By Isfandiari MD

Ada buah pikiran menarik dari Syed Habibul Haq Nadvi, guru besar dan kepala departemen of Arabic studies, Universitas Durban/Westville. Ia juga menulis buku beken semisal The Holy Prophet of Islam and the Orientalist dan The Dimension Of Islam Education. Buah pikirnya: Politik pendidikan, kolonial dirancang hasilkan pegawai kantor bermental budak. Bakat terpendam yang kreatif dicuci otak. Sistem pendidikan kolonial tanamkan rendah diri, ajarkan muslimin atas pengertian Islam peniru segala sesuatu. Ini jauh dari kenyataan! Islam menurutnya sangat digdaya di soal keilmuan. Ia mengutip beberapa buku, The Stolen Legacy (Goerge GM James) yang dengan jelas bilang ilmu dari Eropa diambil dari peradaban Islam. Filsafat Yunani diambil dari filsafat Afrika Utara dan Mesir. Filsuf pra-Socrates semua berasal dari Mesir. Pemikir macam Socrates, Plato dan Aristoteles tidak ajarkan hal baru. Perpustakaan di Iskandariah adalah sumber mereka semua. Ada strategi licik orientalis agar Islam makin terpuruk. Selalu saja memberi gambaran jika kebangkitan kontemporer Islam fundamental tak lebih dari kambuhnya budaya Arab primitif. Setiap kegiatan pembaharu di dunia Islam pede disebut meniru Barat. Islam dianggap tidak ada kemampuan rekonstruksi ke dalam. Makin parah, dibilang kalau kebangkitan Islam bersumber dari pendidikan , liberalisme, patriotisme dari sistem sosial politik barat yang unggul. Semua ini ditanamkan sejak jama penjajahan. Padahal cendikiawan muslim masa lalu luarbiasa dahyat mempengaruhi alam berpikir peradaban modern sampai sekarang. Mereka sangat progresif di dunia pemikiran. Alim ulama, pemikir Islam cemerlang jadi penentang paling depat atas rasionalisme Yunani yang lemahkan keimanan dan eksistensi Tuhan.

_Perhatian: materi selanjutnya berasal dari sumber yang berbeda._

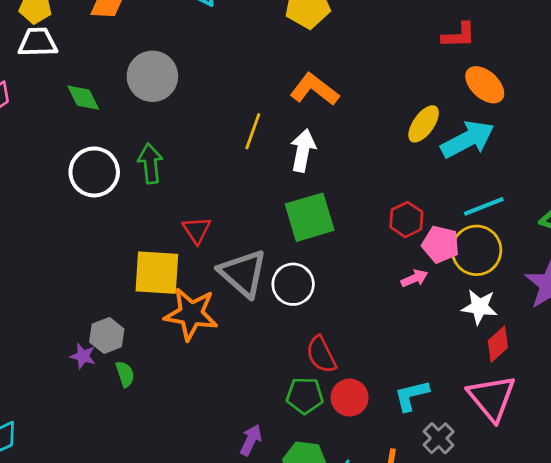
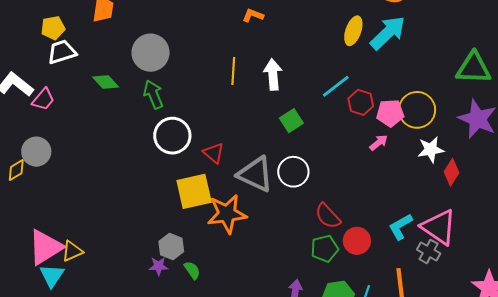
orange L-shape: (314, 89) -> (253, 15), moved, size x0.6
green arrow: (150, 163) -> (153, 95), moved
white circle: (94, 172) -> (172, 136), moved
cyan line: (484, 206) -> (336, 86), moved
green square: (310, 217) -> (291, 121), size x0.6
pink triangle: (492, 398) -> (439, 227), moved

Dalam dunia Islam sejati, ilmu dan iman berjalan beriringan dan jadi energi besar membangun peradaban manusia,
Intinya ia usulkan untuk re-thinking progresif mengembalikan ‘api’ Islam dalam keilmuan di sistem pendidikan kita, prioritaskan literatur cendikiawan muslim ketimbang para orientalis di kampus kampus. Jadi itulah, ilmu dan iman satu paket utuh seperti perintah Allah dalam Al-Mujadilah ayat 11:
يٰٓاَيُّهَا الَّذِيْنَ اٰمَنُوْٓا اِذَا قِيْلَ لَكُمْ تَفَسَّحُوْا فِى الْمَجٰلِسِ فَافْسَحُوْا يَفْسَحِ اللّٰهُ لَكُمْۚ وَاِذَا قِيْلَ انْشُزُوْا فَانْشُزُوْا يَرْفَعِ اللّٰهُ الَّذِيْنَ اٰمَنُوْا مِنْكُمْۙ وَالَّذِيْنَ اُوْتُوا الْعِلْمَ دَرَجٰتٍۗ وَاللّٰهُ بِمَا تَعْمَلُوْنَ خَبِيْرٌ ١١
“Berilah kelapangan di dalam majelis-majelis,” lapangkanlah, niscaya Allah akan memberi kelapangan untukmu. Apabila dikatakan, “Berdirilah,” (kamu) berdirilah. Allah niscaya akan mengangkat orang-orang yang beriman di antaramu dan orang-orang yang diberi ilmu beberapa derajat. Allah Mahateliti terhadap apa yang kamu kerjakan
Olah karsa dan karya Syed Habibul Haq Nadvi lebih detail dituangkan dalam karya buku Dinamika Islam sekaligus kritik pada buku The Encyclopedia Islam para oriantelis yang menurutnya tidak proper malah cenderung merendahkan peradaban Islam ikhwal keilmuan. Awal bab ia bahas analisis kedudukan Islam yang ajeg hadapi gempuran musuh Islam. Peran kaum sufi, aktivis Islam sebagai pendorong kebangkitan Islam. Lalu dibahas soal aturan hidup dan agama konseptual yang absah. Tentang kepribadian Rasulullah yang tentukan perkembangan Islam di kemudian hari. Soal pendidikan Islam dan Barat, sumbangsih kaum muslimin atas perkembangan ilmu pengetahuan, masalah keadialan sosial-politik dan seterusnya. Menyoal ini, T.B.Irving, Emeritus-Universitas of Tennesse.Knoxville-Amerika komentar, karya Syed Habibul sangat penting. Tujukkan Islam tidak stagnan-statis dan usulkan karyanya dibaca sebagai buku wajib di Universitas. Buku yang mencela filsafat atheistis tentang epistemologis. Ia lebih membela sistem pendidikan yang being oriented daripada activity oriented. Cendikiawan muslim ini percaya betul jika filsafat normatif memerintahkan agar kebajikan spiritual yang utama disebar sebagai norma-norma edukatif.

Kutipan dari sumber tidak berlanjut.